I quit drinking five years ago, and in the immediate days after my last beer I had a harrowing, paradigm-shifting thought: Did I have any real interests if drinking was removed from the equation? “Maybe you don’t even like the Red Sox,” a friend joked in the midst of this Matrix moment. “Maybe you just like drinking in a bar and the Red Sox are an excuse.” Put another way: What would I do with my free time if I couldn’t drink? Did I really enjoy eating out at restaurants, seeing live music, lounging at hotel pools, rooting for all things Boston sports, meeting up with friends or chilling on beaches? Or were these merely the socially acceptable settings — excuses — by which to get hammered? I learned the hard way that some of this was true. Case in point: Have you ever thought about how stupid the beach is? It’s really idiotic. Here’s what I mean.
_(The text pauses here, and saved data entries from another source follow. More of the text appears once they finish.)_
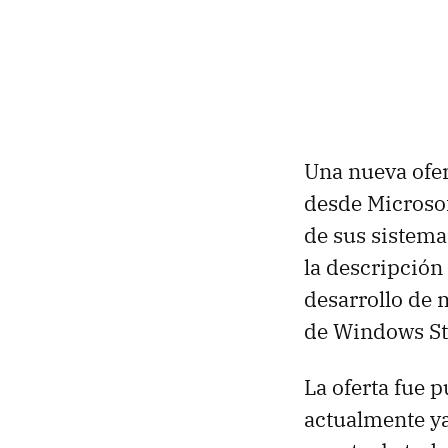
Una nueva ofer
desde Microsof
de sus sistema
la descripción 
desarrollo de 
de Windows St
La oferta fue 
actualmente ya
Are you planning to avoid the sun? Then you have no reason to be on a beach. Hard stop. The act of seeking out a place with an overabundance of that which you are trying to avoid — in this case, sunlight — is pure stupidity. I often act as a beach-gear mule and lug various sun-protection equipment — tents, umbrellas, cover-ups, sunscreens, bunkers — in the unrelenting heat, to then build a makeshift shelter so my beach guests can hide from the sun for the afternoon. Here’s an easier plan — don’t go to the beach. If you desperately want to evade the sun’s radiation and yet you’ve chosen to sit on a beach all day, you haven’t thought this through.
Sand is an abhorrent, abrasive material, made from quartz, basaltic lava and granite, among a million other sucky things. It’s beyond comprehension why we seek out vast areas filled with a trillion tons of this caustic substance. It’s like “hey, wanna go lie down on nature’s version of broken glass? I promise it will be burning hot thanks to all that sun.” Um, no. “Did I mention that it will stick to every part of your body and you’ll find it in your clothing for weeks?” Perfect. I’m in.
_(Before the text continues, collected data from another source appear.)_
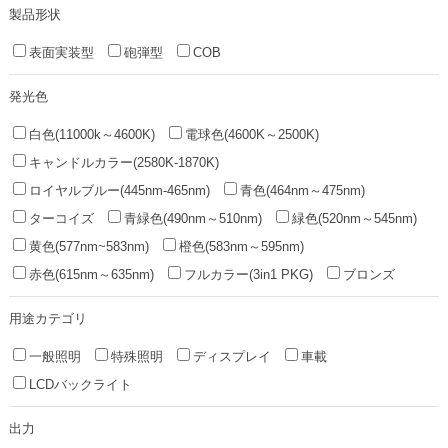
製品形状
表面実装型
砲弾型
COB
発光色
白色(11000k～4600K)
電球色(4600K～2500K)
キャンドルカラー(2580K-1870K)
ロイヤルブルー(445nm-465nm)
青色(464nm～475nm)
ターコイズ
青緑色(490nm～510nm)
緑色(520nm～545nm)
黄色(577nm~583nm)
橙色(583nm～595nm)
赤色(615nm～635nm)
フルカラー(3in1 PKG)
ブロンズ
用途カテゴリ
一般照明
特殊照明
ディスプレイ
車載
LCDバックライト
出力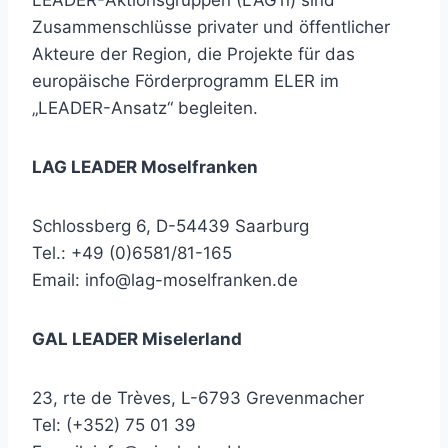
LEADER-Aktionsgruppen (LAG’n) sind
Zusammenschlüsse privater und öffentlicher
Akteure der Region, die Projekte für das
europäische Förderprogramm ELER im
„LEADER-Ansatz“ begleiten.
LAG LEADER Moselfranken
Schlossberg 6, D-54439 Saarburg
Tel.: +49 (0)6581/81-165
Email:
info@lag-moselfranken.de
GAL LEADER Miselerland
23, rte de Trèves, L-6793 Grevenmacher
Tel: (+352) 75 01 39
When kids see the ocean they see a giant toilet. True story: I was at a barbecue in Cape Cod over the July Fourth weekend and overheard two boys opine about the Atlantic Ocean’s usefulness. “You can go potty in the ocean AS LONG as it’s NOT poop,” said one. “But sometimes I poop, too,” said the other. Stop. Gross. No. And you know where you find lots of kids and lots of ocean? The beach.
What is there to do?
My question when I’m being asked to go to the beach is always this: “What are we going to do?” “You can read.” I can read? That’s something high school substitute teachers say to students when they’re half-assing the job. I know I can read. I don’t need to walk across burning shards and hide under an umbrella to do it. “You can relax.” Relaxing on the beach is doing what, exactly? Staring straight ahead at the water? I can enjoy that — for 30 seconds. Then what?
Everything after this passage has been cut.